Russian film director (1938–2023)

Sulambek Mamilov (Russian: Суламбе́к Ахме́тович Мами́лов; 27 August 1938 – 13 January 2023) was a Soviet and Russian film director, screenwriter and actor.

== Biography ==
Mamilov was born on 27 August 1938 in Ordzhonikidze, present-day Vladikavkaz, Soviet Union.

In 1957–1959 he studied at the history department of the Grozny Pedagogical Institute, then transferred to the acting department of the Russian State Institute of Performing Arts, from which he graduated in 1962. After, Mamilov was an actor of the Kh. Nuradilov Grozny Drama Theater. In 1970, he graduated from High Courses for Scriptwriters and Film Directors (studied at the workshops of Marlen Khutsiev, Aleksandr Alov and Vladimir Naumov).

Mamilov died in Moscow on 12 January 2023, at the age of 84.

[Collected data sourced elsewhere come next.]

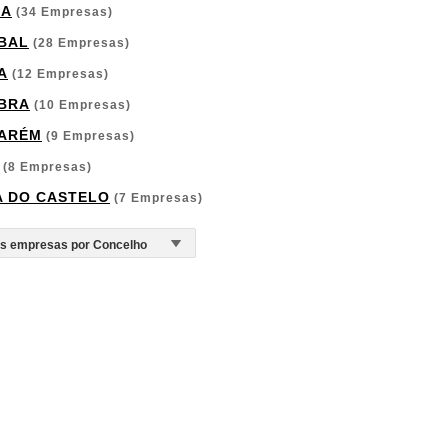
GA
(34 Empresas)
BAL
(28 Empresas)
A
(12 Empresas)
BRA
(10 Empresas)
ARÉM
(9 Empresas)
(8 Empresas)
A DO CASTELO
(7 Empresas)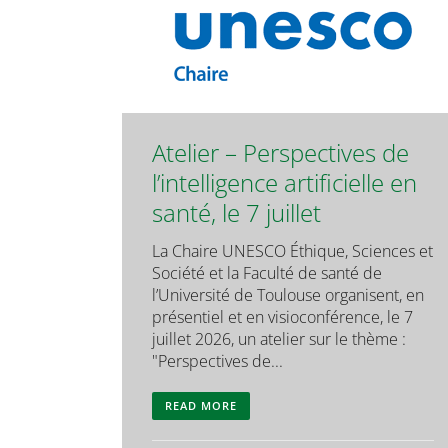
Atelier – Perspectives de
l’intelligence artificielle en
santé, le 7 juillet
La Chaire UNESCO Éthique, Sciences et
Société et la Faculté de santé de
l’Université de Toulouse organisent, en
présentiel et en visioconférence, le 7
juillet 2026, un atelier sur le thème :
"Perspectives de...
READ MORE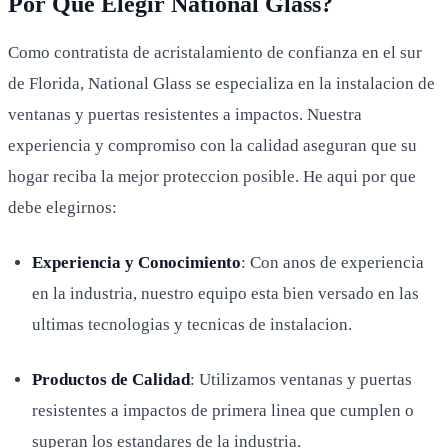
Por Que Elegir National Glass?
Como contratista de acristalamiento de confianza en el sur
de Florida, National Glass se especializa en la instalacion de
ventanas y puertas resistentes a impactos. Nuestra
experiencia y compromiso con la calidad aseguran que su
hogar reciba la mejor proteccion posible. He aqui por que
debe elegirnos:
Experiencia y Conocimiento
: Con anos de experiencia
en la industria, nuestro equipo esta bien versado en las
ultimas tecnologias y tecnicas de instalacion.
Productos de Calidad
: Utilizamos ventanas y puertas
resistentes a impactos de primera linea que cumplen o
superan los estandares de la industria.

== Selected filmography ==
=== Actor ===
- Hero of Our Time (Герой нашего времени, 1966)

=== Film director ===
- Ladies' Tango (Дамское танго, 1983)
- Day of Wrath (День гнева, 1985)
- Children of the Storm (Ночевала тучка золотая..., 1990)
- The Murder at Zhdanovskaya (Убийство на «Ждановской», 1992)

== External references ==
- Биография на сайте гильдии Кинорежиссёров России.
- Мамилов Суламбек Ахметович.
- Интервью С.А. Мамилова порталу "Это Кавказ"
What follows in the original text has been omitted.